Marko does have some nice bettas.. I'm always envious of his black one (even though it turned white he says..)


----------



## Shrimpo_Brian (Feb 12, 2013)

Tikibirds said:


> The 20G, water is cloudy because I just added flora max and they LIED when they said "minimal rinsing required"
> It houses 4 female bettas, 2 clown pelcos and some apple snails
> 
> 
> ...


Hehe I see you are a fan of Avatar: The Last Airbender


----------



## ichise (Aug 2, 2012)

Vermino said:


> dont know what FTS is but I'm guessing a picture of my tank. I'm working on getting TexasCichlid's S Repen and Blyxa portions recovered from the transit. So it's still a work in progress. Betta, 2 amanos, and 2 oto's in the topless fluval edge 6 gallon. They all seem to get along and very healthy


Hi ~ 
Sorry for the short , FTS usually means Full Tank Shot . 
Anyway awesome tank u got , first planted co2 tank with betta I seen .
And the first betta tank with amano shrimp I seen ... LoL
Do your betta try to attack the amano ? 
So tempted to put amano into my betta tank haha


----------



## Vermino (Jun 14, 2012)

Betta Fish won't attack shrimp unless hungry or very aggressive. Now that doesn't mean your shrimp wont become jumpers (had two die from jumping out of the tank) I'm actually going to try RCS with my betta in a few weeks. Waiting for the DHG to grow out a bit more. I want to turn my little 6 gallon into it's own eco-system where RCS breed and my betta has fry for food. 

It's actually very interesting that my eldest Amano doesn't freak out like day 1 when he is confronted with my betta. He just kind-of pauses and waits for the betta to swim on and he will resume foraging. This is at night of course (he's not much of a day-walker because of how bright it is. I'm waiting on red root floaters to grow and absorb more of the light and hopefully they both will come out more)

My oto's are night cleaners as well and shoal together - also the betta gets along with them - he will follow them trying to see what the heck they are eating.


----------



## brittie1 (Feb 28, 2013)

ichise said:


> Hi Guys ,
> 
> Let's continue the Betta topic :red_mouth
> 
> ...


WOW, nice!!! Good job restoring him!


----------



## jona31 (Jun 17, 2013)

love the pics guys


----------



## pinoyghost2 (Feb 13, 2012)

I am a longtime Betta breeder and I show my Bettas (many wins)
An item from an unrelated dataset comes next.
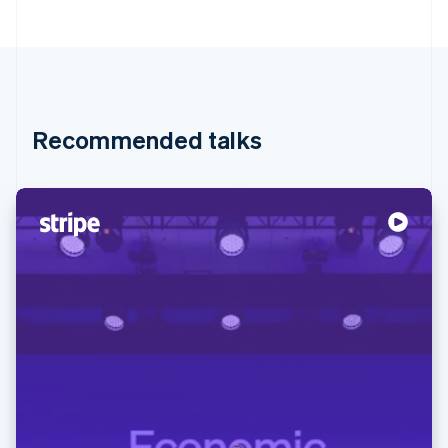
Recommended talks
I can safely say that your bowls are just perfect for the Bettas. The key
to Betta longevity is quality of water, not a fancy big tank.

Bettas can and are kept in 1 gallon bowls with comfort, as long as the water is changed every 2-3 days (no longer) the Betta will not suffer any harm to its fins. 
Also if you clean up any uneaten food each day that will help immensely.

My longest living Betta was a regular turquoise veiltail who died at 5 years old. My current supreme champion is now retired and heading for his 4th birthday in August.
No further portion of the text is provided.